# Stream Developing?



## thejdubb02 (Feb 23, 2014)

As you mentioned we should hopefully be seeing some multi OS support in the coming months, and we are all super excited about it.  I was thinking, would you ever consider streaming your developing sessions?  Or a few of them?

I know I have backed a lot of games and apps, and some of the devs have chosen to stream the coding of them on Youtube and Twitch.  I know this might sound boring for many people, but while I work at home, I am often streaming something at all times.  It can give the userbase a sense of involvement.  They can also communicate with the devs while they work, AND there have been some instances where there have been other devs watching the stream who were able to help out in certain situations.

Sometimes we even got to see a test run of a new set of code implementation, which acted as a little teaser, which I am sure we would all enjoy. :D

This also seems like a very... Good development software to stream, since it is about streaming. >.<

This is just a recommendation... You would most definitely see me there if you do. ;)


----------



## Jim (Feb 23, 2014)

Perhaps, watching someone stream development is pretty boring though.


----------



## thejdubb02 (Feb 23, 2014)

Jim said:
			
		

> Perhaps, watching someone stream development is pretty boring though.

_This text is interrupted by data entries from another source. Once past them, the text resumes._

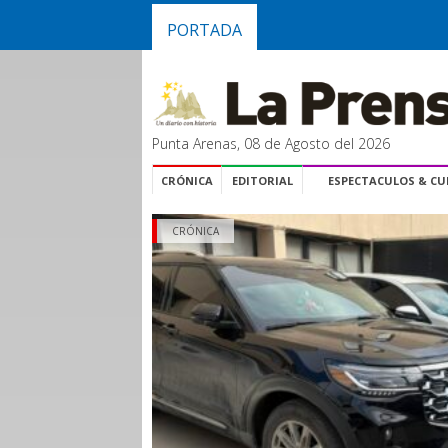
PORTADA
Punta Arenas, 08 de Agosto del 2026
CRÓNICA
EDITORIAL
ESPECTACULOS & C
CRÓNICA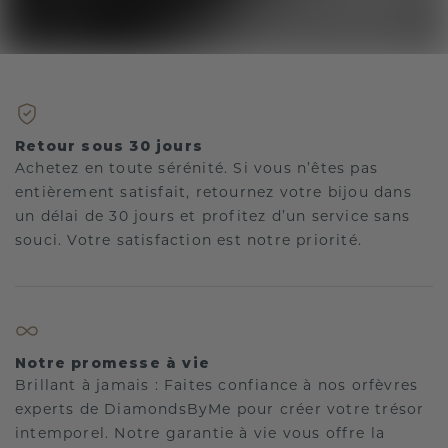
Retour sous 30 jours
Achetez en toute sérénité. Si vous n’êtes pas
entièrement satisfait, retournez votre bijou dans
un délai de 30 jours et profitez d’un service sans
souci. Votre satisfaction est notre priorité.
Notre promesse à vie
Brillant à jamais : Faites confiance à nos orfèvres
experts de DiamondsByMe pour créer votre trésor
intemporel. Notre garantie à vie vous offre la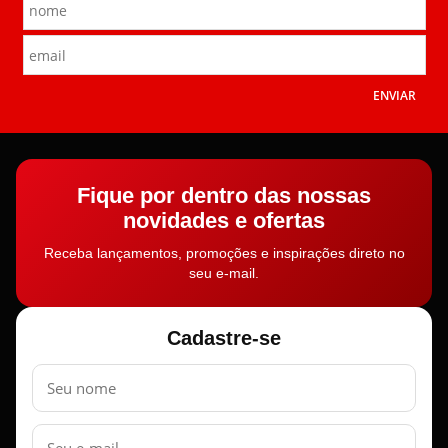
ENVIAR
Fique por dentro das nossas
novidades e ofertas
Receba lançamentos, promoções e inspirações direto no
seu e-mail.
Cadastre-se
Nome
E-
mail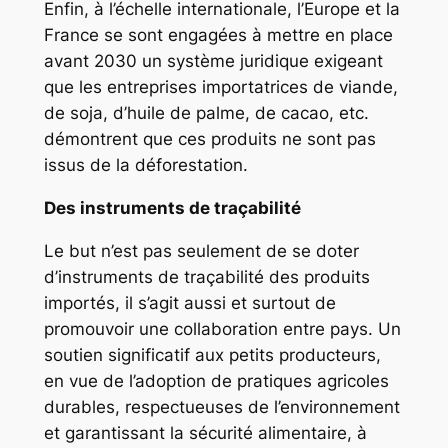
Enfin, à l’échelle internationale, l’Europe et la
France se sont engagées à mettre en place
avant 2030 un système juridique exigeant
que les entreprises importatrices de viande,
de soja, d’huile de palme, de cacao, etc.
démontrent que ces produits ne sont pas
issus de la déforestation.
Des instruments de traçabilité
Le but n’est pas seulement de se doter
d’instruments de traçabilité des produits
importés, il s’agit aussi et surtout de
promouvoir une collaboration entre pays. Un
soutien significatif aux petits producteurs,
en vue de l’adoption de pratiques agricoles
durables, respectueuses de l’environnement
et garantissant la sécurité alimentaire, à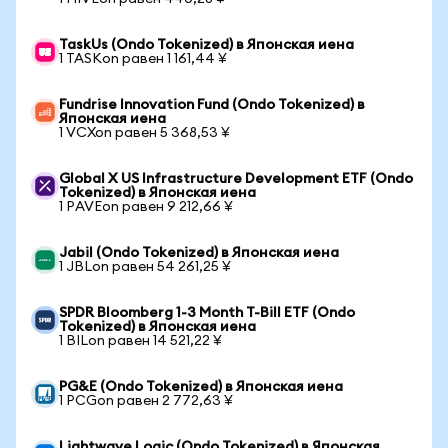
TaskUs (Ondo Tokenized) в Японская иена
1 TASKon равен 1 161,44 ¥
Fundrise Innovation Fund (Ondo Tokenized) в
Японская иена
1 VCXon равен 5 368,53 ¥
Global X US Infrastructure Development ETF (Ondo
Tokenized) в Японская иена
1 PAVEon равен 9 212,66 ¥
Jabil (Ondo Tokenized) в Японская иена
1 JBLon равен 54 261,25 ¥
SPDR Bloomberg 1-3 Month T-Bill ETF (Ondo
Tokenized) в Японская иена
1 BILon равен 14 521,22 ¥
PG&E (Ondo Tokenized) в Японская иена
1 PCGon равен 2 772,63 ¥
Lightwave Logic (Ondo Tokenized) в Японская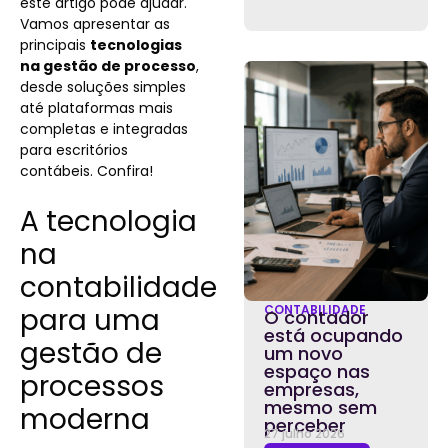
este artigo pode ajudar.
Vamos apresentar as
principais
tecnologias
na gestão de processo
,
desde soluções simples
até plataformas mais
completas e integradas
para escritórios
contábeis. Confira!
A tecnologia
na
contabilidade
para uma
CONTABILIDADE
O contador
está ocupando
gestão de
um novo
espaço nas
processos
empresas,
mesmo sem
moderna
perceber
27 julho 2026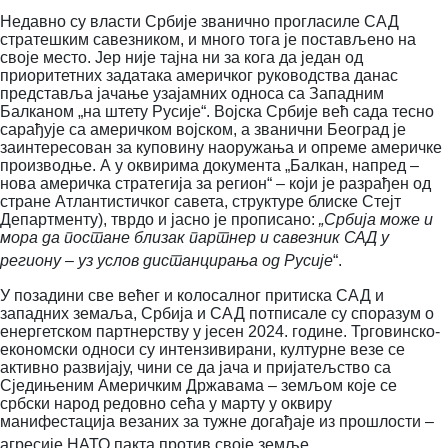
Недавно су власти Србије званично прогласиле САД
стратешким савезником, и много тога је постављено на
своје место. Јер није тајна ни за кога да један од
приоритетних задатака америчког руководства данас
представља јачање узајамних односа са Западним
Балканом „на штету Русије“.
Војска Србије већ сада тесно
сарађује са америчком војском, а званични Београд је
заинтересован за куповину наоружања и опреме америчке
производње. А у оквирима документа „Балкан, напред –
нова америчка стратегија за регион“
–
који је
разрађен од
стране Атлантистичког савета, структуре блиске Стејт
Департменту), тврдо и јасно је прописано:
„Србија може и
мора да постане близак партнер и савезник САД у
региону – уз услов дистанцирања од Русије
“.
У позадини све већег и колосалног притиска САД и
западних земаља, Србија и САД потписале су споразум о
енергетском партнерству у јесен 2024. године.
Трговинско-
економски односи су интензивирани, културне везе се
активно развијају, чини се да јача и пријатељство са
Сједињеним Америчким Државама – земљом које се
србски народ редовно сећа у марту у оквиру
манифестација везаних за тужне догађаје из прошлости –
агресије НАТО пакта против своје земље.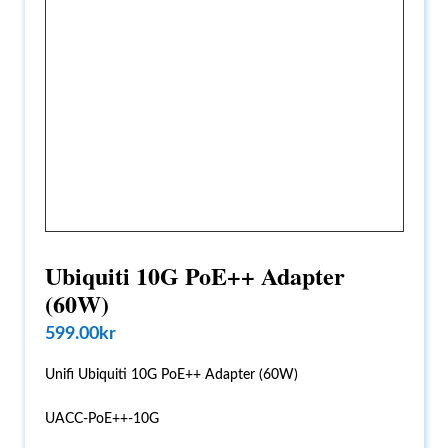
Ubiquiti 10G PoE++ Adapter
(60W)
599.00
kr
Unifi Ubiquiti 10G PoE++ Adapter (60W)
UACC-PoE++-10G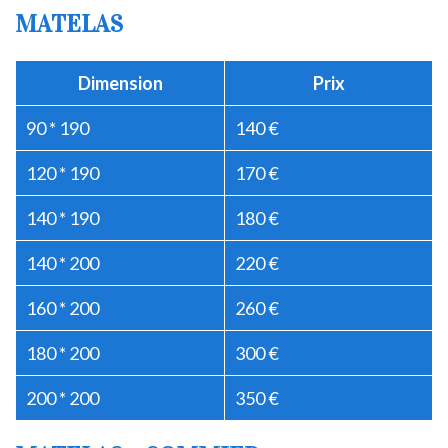
MATELAS
Dimension
Prix
90 * 190
140 €
120 * 190
170 €
140 * 190
180 €
140 * 200
220 €
160 * 200
260 €
180 * 200
300 €
200 * 200
350 €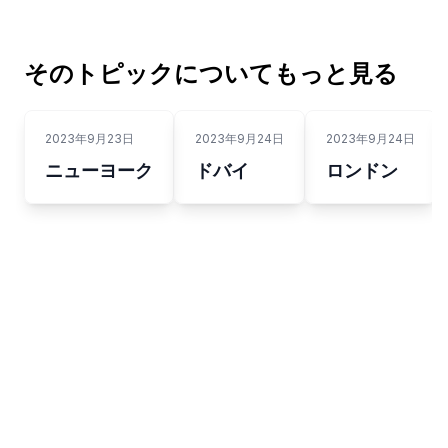
そのトピックについてもっと見る
2023年9月23日
2023年9月24日
2023年9月24日
ニューヨーク
ドバイ
ロンドン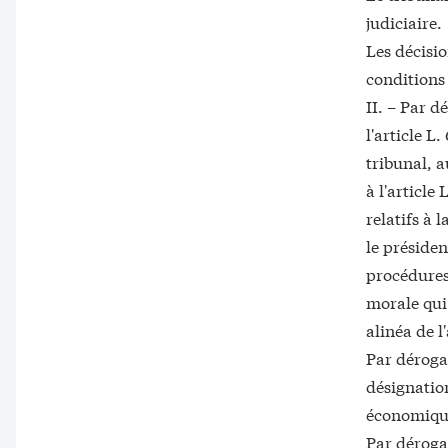
judiciaire.
Les décisio
conditions
II. – Par d
l'article L
tribunal, a
à l'article
relatifs à 
le présiden
procédures 
morale qui
alinéa de l
Par dérogat
désignation
économiqu
Par dérogat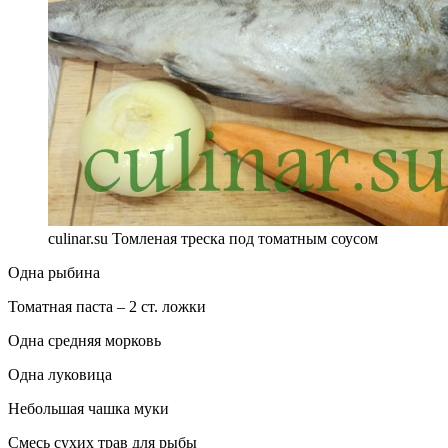
culinar.su Томленая треска под томатным соусом
Одна рыбина
Томатная паста – 2 ст. ложки
Одна средняя морковь
Одна луковица
Небольшая чашка муки
Смесь сухих трав для рыбы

It can be, but with some good music in the background, its actually kinda interesting.  As I said, it's just a suggestion, but I would be there if you did! :D


----------



## Jim (Feb 23, 2014)

I'll give it some thought.


----------



## Fas (Feb 23, 2014)

This would interest me aswell, I always wanted to see the man behind OBS doing work :)


----------



## ThoNohT (Feb 24, 2014)

I've done some streaming where I was working on the cropping feature. I also streamed most of the NohBoard development I did. It doesn't get you hundreds of viewers, but at least in chat there are usually a few people interested enough to give it a look.

If I know what's going on, I personally can also pretty much enjoy watching a coding stream. Lose the music though, if I want music, I'll play my own, commentary on the other hand would be worth listening to.


----------